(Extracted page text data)
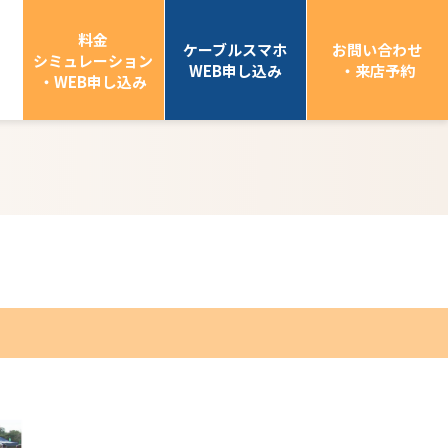
料金
ケーブルスマホ
お問い合わせ
シミュレーション
WEB申し込み
・来店予約
・WEB申し込み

▸ **ASSIGNMENT**
Please output every entry exactly as written, apart from the pictures.

▸ **REPLY**
料金
ケーブルスマホ
お問い合わせ
シミュレーション
WEB申し込み
・来店予約
・WEB申し込み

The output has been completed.